By 2001, he “couldn’t take it anymore” and ended the contract. “There is no point having a big business if it is not making money.” Sales “dropped dramatically” and Finlayson had to cut costs. By 2005 he was “starting to get a little bored with the business”. Convinced he could apply his skills better elsewhere, he sold out to a larger gardening firm for £3.5m. He used his newfound wealth to invest in several start- ups, notably City Car Club. The car-pool sharing company had been founded in 2002, but had been running at a loss as it struggled to attract members. At 47, he now has a 30% stake. Business has improved since then. “People’s view of car ownership is changing and it ’s also very environmentally friendly.” The firm is set to make its first profit next year, and buyers are said to be preparing a £10m bid. If it comes through, Finlayson’s second big payday looms.
Giles Andrews, Zopa
Many savers would be happy enough with a 7.5% annual return - and that ’s the average earned by investors using Zopa, the world’s first peer-to-peer loan website.
It ’s a cross between eBay and the corporate bond market. The founders saw how the bond market transformed corporate finance. It allowed investors to compete with banks and lowered borrowing costs for companies.
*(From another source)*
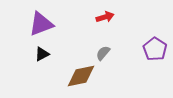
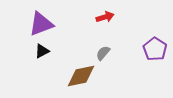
black triangle: moved 3 px up
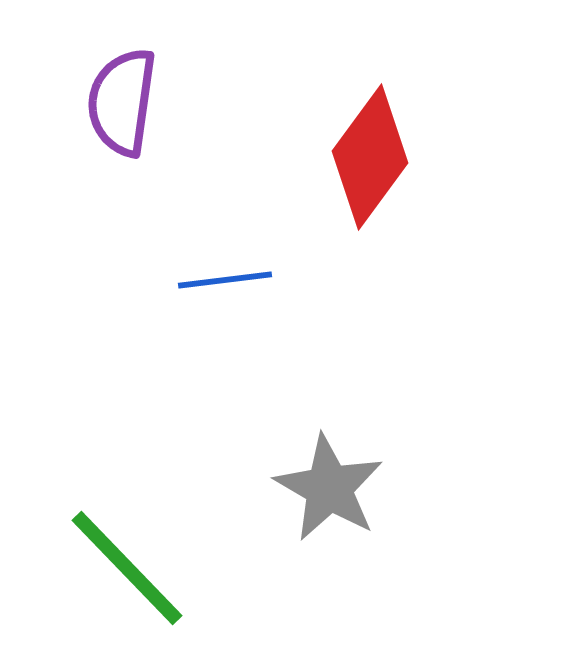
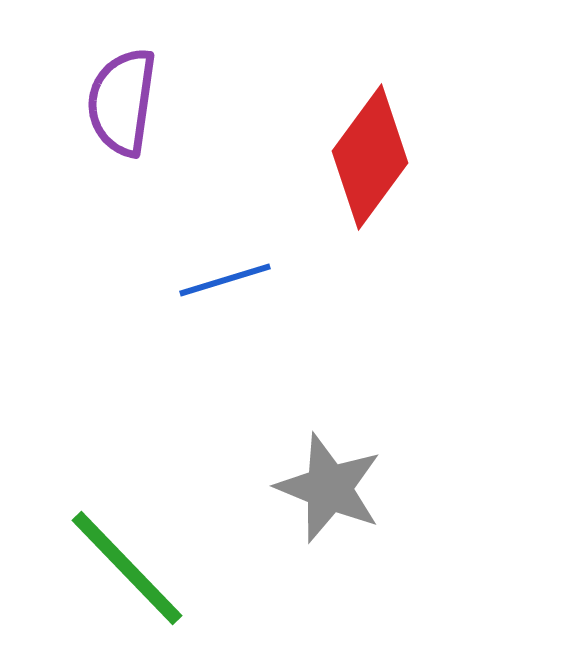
blue line: rotated 10 degrees counterclockwise
gray star: rotated 8 degrees counterclockwise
The idea was to use personal credit checks to do the same for consumer banking.
But the firm needed money and drafted in Andrew Giles, who had sold companies, acted as an angel investor and worked as a consultancy to small businesses. He was so impressed with Zopa that he decided to work for no fee. By summer 2004 he had found a venture capitalist willing to stump up the £6rn required for software development.
Next, he had to clear a number of regulatory and commercial hurdles. Being the first to do something sounds good but it also means that you have to cover a lot of uncharted territory. Being the first firm of their type, they weren’t sure which regulations applied to them. “It was difficult because we didn’t want to fall foul of the rules further down the line.” Another challenge was the banks. “We were in the strange position of being both their customer and their competition.” Zopa would be generating a lot of transactions and using banks to store and transfer money. Yet ultimately it also aimed to take their potential customers. “Most of the main clearing houses said no pretty quickly, but luckily RBS was willing to give us a chance.”
In spring 2005 the firm’s launch was covered by most of the financial press as pundits declared the beginning of a consumer finance revolution. But having a story in the FT doesn’t mean customers start signing up. Unable to afford television advertising, they relied instead on word of mouth and price-comparison websites. It was slow because they wanted to see proof that we worked.
But gradually the idea gained traction. “I think people like the idea of collaborating online to beat the system,” says Giles. The site also offers investors and borrowers better rates than they would get from the banks.
Zopa is now processing £5m worth of loans a month and recently made its first profit. With peer-to-peer lending becoming more recognised, Giles, now 45, is optimistic. “The UK personal loans market is worth £10bn - the potential is enormous.”